■ What is expected:
Report each line of the listing below that holds "dunkelgrau".

[[ Raw data open ]]

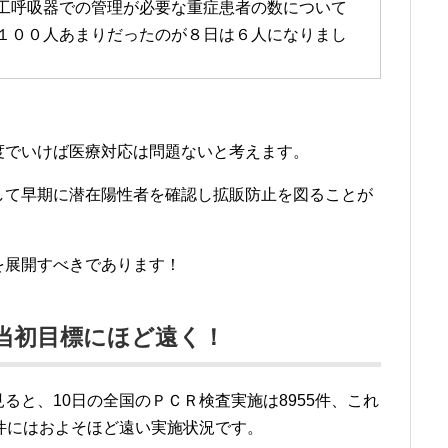
工呼吸器での管理が必要な重症患者の数について
１００人あまりだったのが８日は６人になりまし
度でいけば医療対応は問題ないと考えます。
して早期に潜在陽性者を確認し拡販防止を図ることが
を展開すべきであります！
だ当初目標にほど遠く！
ると、10日の全国のＰＣＲ検査実施は8955件、これ
件にはおよそほど遠い実施状況です。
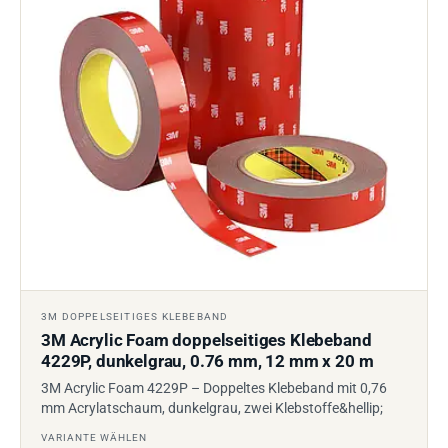
3M DOPPELSEITIGES KLEBEBAND
3M Acrylic Foam doppelseitiges Klebeband
4229P, dunkelgrau, 0.76 mm, 12 mm x 20 m
3M Acrylic Foam 4229P – Doppeltes Klebeband mit 0,76
mm Acrylatschaum, dunkelgrau, zwei Klebstoffe&hellip;
VARIANTE WÄHLEN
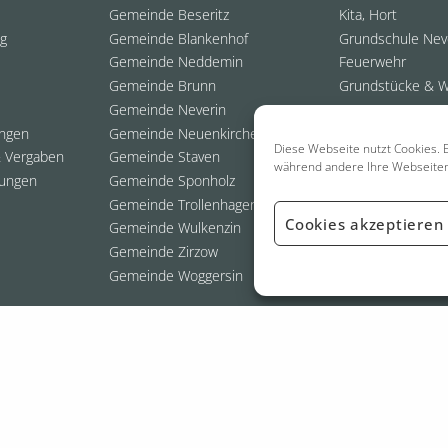
Gemeinde Beseritz
Kita, Hort
ng
Gemeinde Blankenhof
Grundschule Nev
Gemeinde Neddemin
Feuerwehr
Gemeinde Brunn
Grundstücke & 
Gemeinde Neverin
ungen
Gemeinde Neuenkirchen
Diese Webseite nutzt Cookies. E
 Vergaben
Gemeinde Staven
während andere Ihre Webseite
ungen
Gemeinde Sponholz
Gemeinde Trollenhagen
Cookies akzeptieren
Gemeinde Wulkenzin
Gemeinde Zirzow
Gemeinde Woggersin
026 Amt Neverin
- Webdesign:
Grafik- & Webdesigner | Thomas Staufen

[[ Raw data closed ]]

■ Written reply:
4229P, dunkelgrau, 0.76 mm, 12 mm x 20 m
mm Acrylatschaum, dunkelgrau, zwei Klebstoffe&hellip;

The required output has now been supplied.